● **RECORD EXCERPTS**
--- START ---
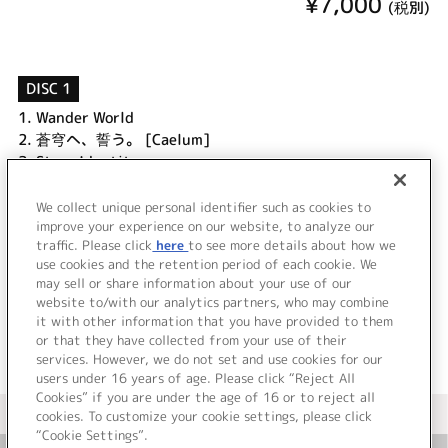
¥7,000
(税別)
DISC 1
1.
Wander World
2.
蒼穹へ、誓う。 [Caelum]
3.
Stray Identity
4.
憂い微睡に抱擁 [Tenebrae]
5.
波紋
We collect unique personal identifier such as cookies to
6.
煌 [Diluculum]
improve your experience on our website, to analyze our
traffic. Please click
here
to see more details about how we
use cookies and the retention period of each cookie. We
＜ BACK
may sell or share information about your use of our
website to/with our analytics partners, who may combine
it with other information that you have provided to them
or that they have collected from your use of their
services. However, we do not set and use cookies for our
users under 16 years of age. Please click “Reject All
Cookies” if you are under the age of 16 or to reject all
＜ カタログサイト トップページへ
cookies. To customize your cookie settings, please click
“Cookie Settings”.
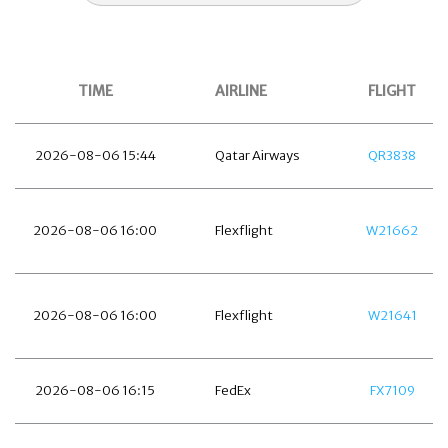
TIME
AIRLINE
FLIGHT
2026-08-06 15:44
Qatar Airways
QR3838
2026-08-06 16:00
Flexflight
W21662
2026-08-06 16:00
Flexflight
W21641
2026-08-06 16:15
FedEx
FX7109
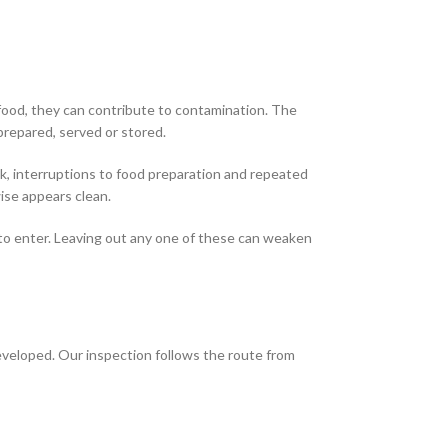
 food, they can contribute to contamination. The
s prepared, served or stored.
k, interruptions to food preparation and repeated
ise appears clean.
s to enter. Leaving out any one of these can weaken
developed. Our inspection follows the route from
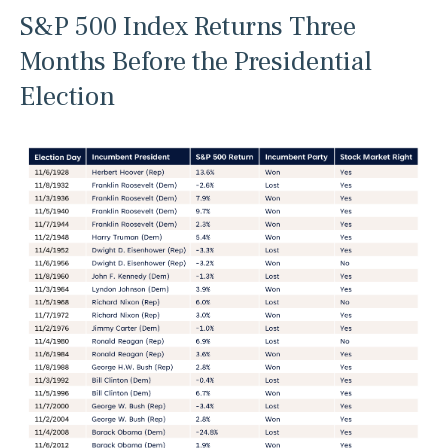
S&P 500 Index Returns Three
Months Before the Presidential
Election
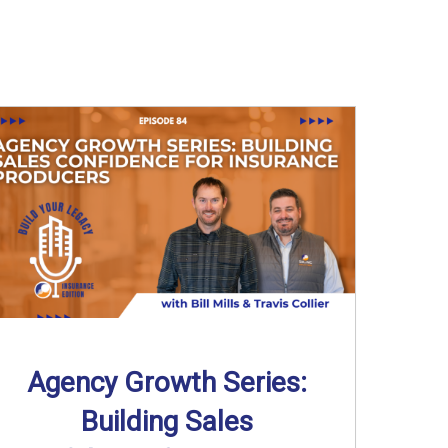
Agency Growth Series:
Building Sales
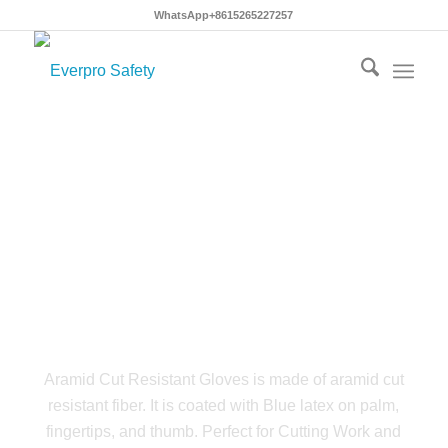
WhatsApp+8615265227257
Aramid Cut Resistant
Gloves
Aramid Cut Resistant Gloves is made of aramid cut
resistant fiber. It is coated with Blue latex on palm,
fingertips, and thumb. Perfect for Cutting Work and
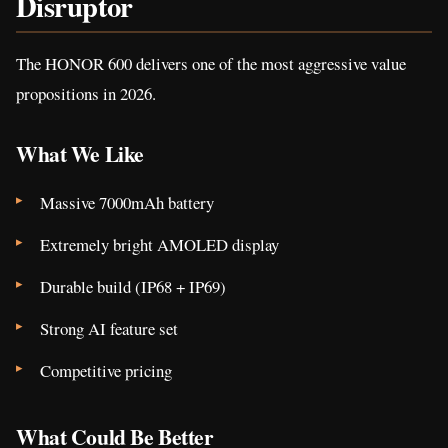
Disruptor
The HONOR 600 delivers one of the most aggressive value
propositions in 2026.
What We Like
Massive 7000mAh battery
Extremely bright AMOLED display
Durable build (IP68 + IP69)
Strong AI feature set
Competitive pricing
What Could Be Better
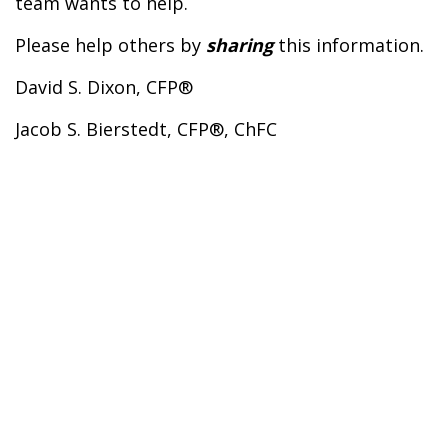
team wants to help.
Please help others by
sharing
this information.
David S. Dixon, CFP®
Jacob S. Bierstedt, CFP®, ChFC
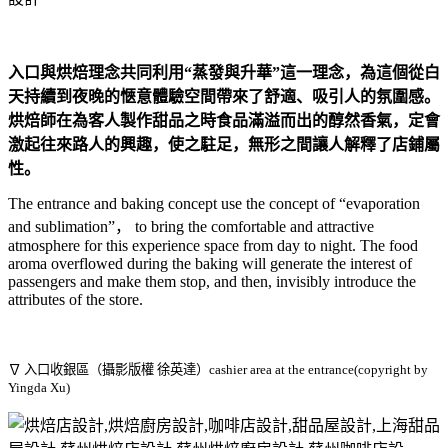
入口與烘焙理念共同利用“蒸發與升華”這一理念，為這個從白
天持續到夜晚的愜意體驗空間帶來了舒適、吸引人的氛圍感。
烘焙師在為客人製作甜品之時食品滿溢而出的醇然香氣，定會
激起往來路人的興趣，使之駐足，無形之間讓人解釋了店鋪屬
性。
The entrance and baking concept use the concept of “evaporation
and sublimation”， to bring the comfortable and attractive
atmosphere for this experience space from day to night. The food
aroma overflowed during the baking will generate the interest of
passengers and make them stop, and then, invisibly introduce the
attributes of the store.
∇ 入口收銀區（攝影版權 徐英達）cashier area at the entrance(copyright by
Yingda Xu)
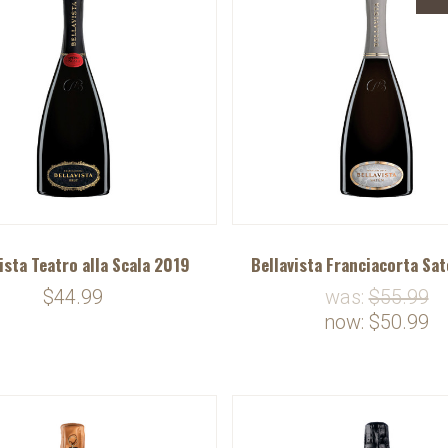
ista Teatro alla Scala 2019
Bellavista Franciacorta Sa
$44.99
was:
$55.99
now:
$50.99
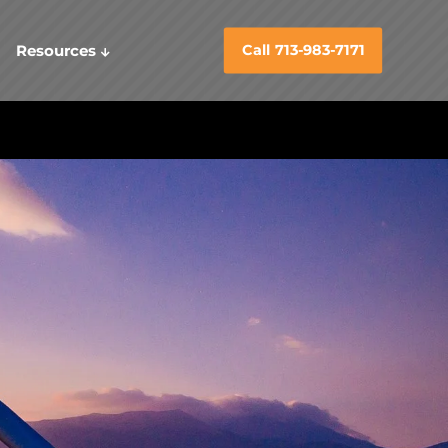
Resources
Call 713-983-7171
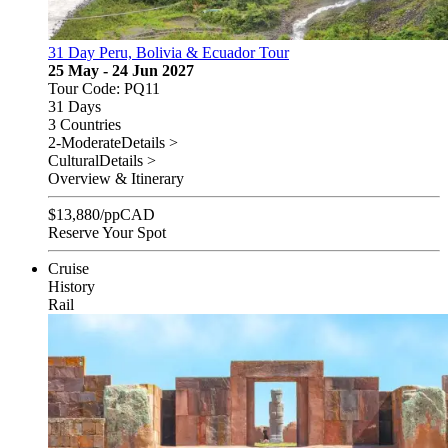
31 Day Peru, Bolivia & Ecuador Tour
25 May - 24 Jun 2027
Tour Code: PQ11
31 Days
3 Countries
2-Moderate
Details >
Cultural
Details >
Overview & Itinerary
$
13,880
/pp
CAD
Reserve Your Spot
Cruise
History
Rail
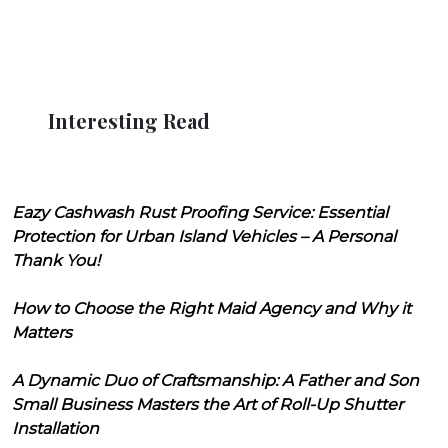
Interesting Read
Eazy Cashwash Rust Proofing Service: Essential
Protection for Urban Island Vehicles – A Personal
Thank You!
How to Choose the Right Maid Agency and Why it
Matters
A Dynamic Duo of Craftsmanship: A Father and Son
Small Business Masters the Art of Roll-Up Shutter
Installation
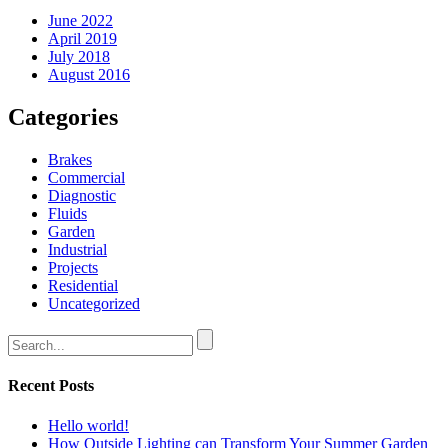
June 2022
April 2019
July 2018
August 2016
Categories
Brakes
Commercial
Diagnostic
Fluids
Garden
Industrial
Projects
Residential
Uncategorized
Recent Posts
Hello world!
How Outside Lighting can Transform Your Summer Garden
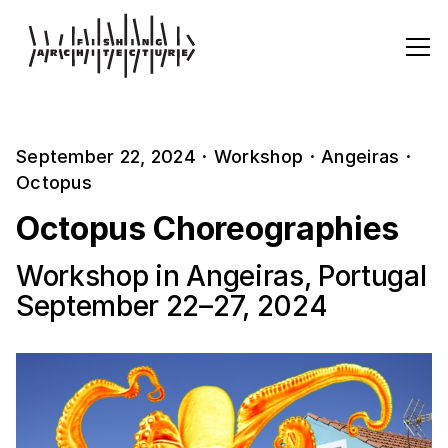
September 22, 2024
·
Workshop
·
Angeiras
·
Octopus
Octopus Choreographies
Workshop in Angeiras, Portugal
September 22–27, 2024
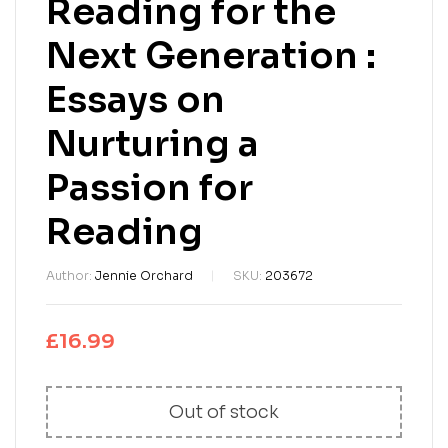
Reading for the
Next Generation :
Essays on
Nurturing a
Passion for
Reading
Author:
Jennie Orchard
SKU:
203672
£
16.99
Out of stock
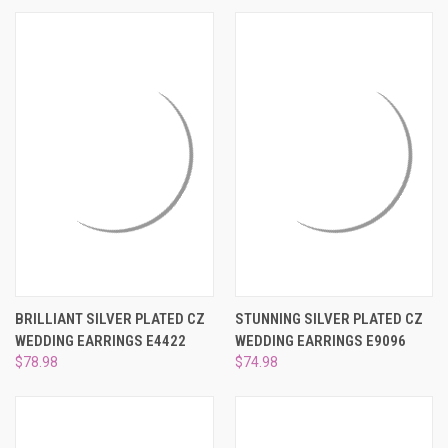
BRILLIANT SILVER PLATED CZ
STUNNING SILVER PLATED CZ
WEDDING EARRINGS E4422
WEDDING EARRINGS E9096
$78.98
$74.98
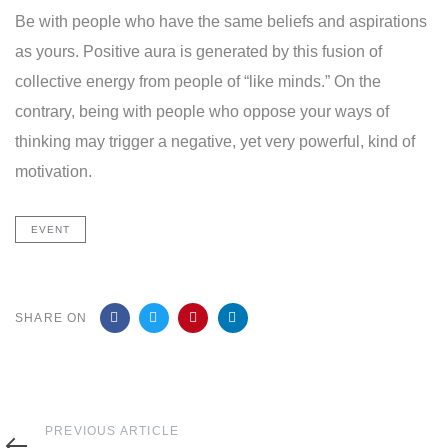
Be with people who have the same beliefs and aspirations
as yours. Positive aura is generated by this fusion of
collective energy from people of “like minds.” On the
contrary, being with people who oppose your ways of
thinking may trigger a negative, yet very powerful, kind of
motivation.
EVENT
SHARE ON
Previous
PREVIOUS ARTICLE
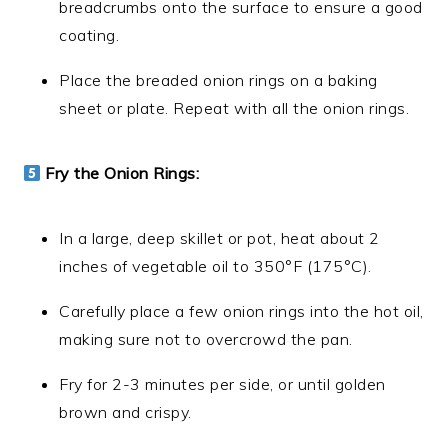
breadcrumbs onto the surface to ensure a good
coating.
Place the breaded onion rings on a baking
sheet or plate. Repeat with all the onion rings.
Fry the Onion Rings:
In a large, deep skillet or pot, heat about 2
inches of vegetable oil to 350°F (175°C).
Carefully place a few onion rings into the hot oil,
making sure not to overcrowd the pan.
Fry for 2-3 minutes per side, or until golden
brown and crispy.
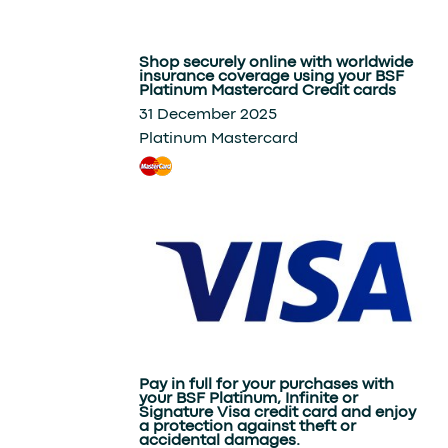
Shop securely online with worldwide
insurance coverage using your BSF
Platinum Mastercard Credit cards
31 December 2025
Platinum Mastercard
Pay in full for your purchases with
your BSF Platinum, Infinite or
Signature Visa credit card and enjoy
a protection against theft or
accidental damages.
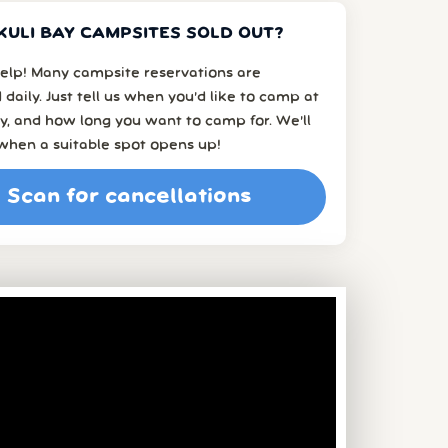
KULI BAY CAMPSITES SOLD OUT?
elp! Many campsite reservations are
 daily. Just tell us when you’d like to camp at
y, and how long you want to camp for. We’ll
when a suitable spot opens up!
Scan for cancellations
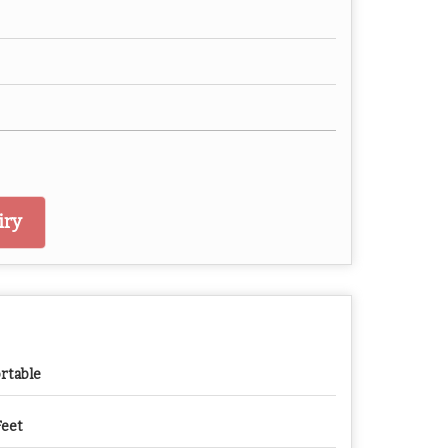
iry
rtable
Feet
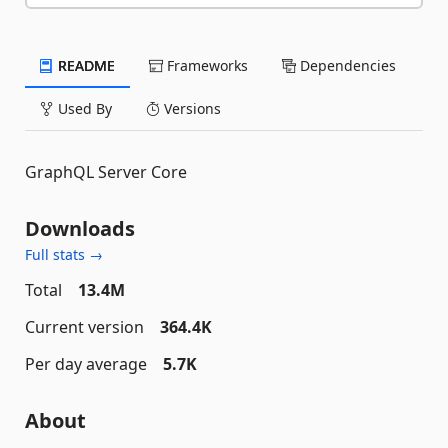
README
Frameworks
Dependencies
Used By
Versions
GraphQL Server Core
Downloads
Full stats →
Total
13.4M
Current version
364.4K
Per day average
5.7K
About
--- END ---
● **WHAT IS NEEDED**
The lines to be transcribed are those from the first line of the data above through the line holding "may sell or", inclusive; copy them exactly and only, leaving out the pictures.

● **RESPONSE BELOW**
¥7,000
(税別)
DISC 1
1.
Wander World
2.
蒼穹へ、誓う。 [Caelum]
3.
Stray Identity
4.
憂い微睡に抱擁 [Tenebrae]
5.
波紋
We collect unique personal identifier such as cookies to
6.
煌 [Diluculum]
improve your experience on our website, to analyze our
traffic. Please click
here
to see more details about how we
use cookies and the retention period of each cookie. We
＜ BACK
may sell or share information about your use of our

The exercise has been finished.